The answer must be every line from the entries below that includes "formas".

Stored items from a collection
* * * * * * *

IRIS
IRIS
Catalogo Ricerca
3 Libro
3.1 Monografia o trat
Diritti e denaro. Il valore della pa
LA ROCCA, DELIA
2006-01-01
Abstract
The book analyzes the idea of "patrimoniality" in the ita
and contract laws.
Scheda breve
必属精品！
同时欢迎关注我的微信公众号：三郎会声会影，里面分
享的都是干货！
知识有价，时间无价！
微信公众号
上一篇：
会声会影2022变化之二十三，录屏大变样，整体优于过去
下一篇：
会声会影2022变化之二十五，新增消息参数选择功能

* * * * * * *

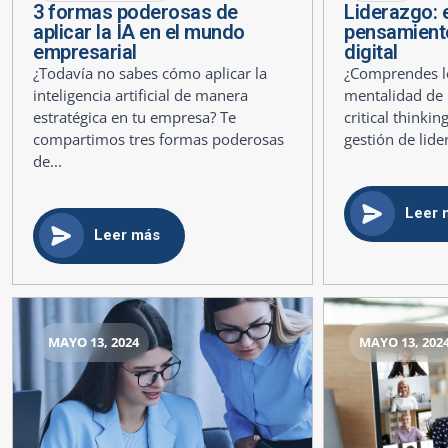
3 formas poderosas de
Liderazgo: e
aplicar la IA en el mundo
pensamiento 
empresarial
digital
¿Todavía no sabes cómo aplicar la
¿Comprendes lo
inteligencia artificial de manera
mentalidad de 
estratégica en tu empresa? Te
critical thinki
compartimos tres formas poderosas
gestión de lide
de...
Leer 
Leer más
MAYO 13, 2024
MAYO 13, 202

* * * * * * *

→ **COMPLETED TASK**:
3 formas poderosas de
compartimos tres formas poderosas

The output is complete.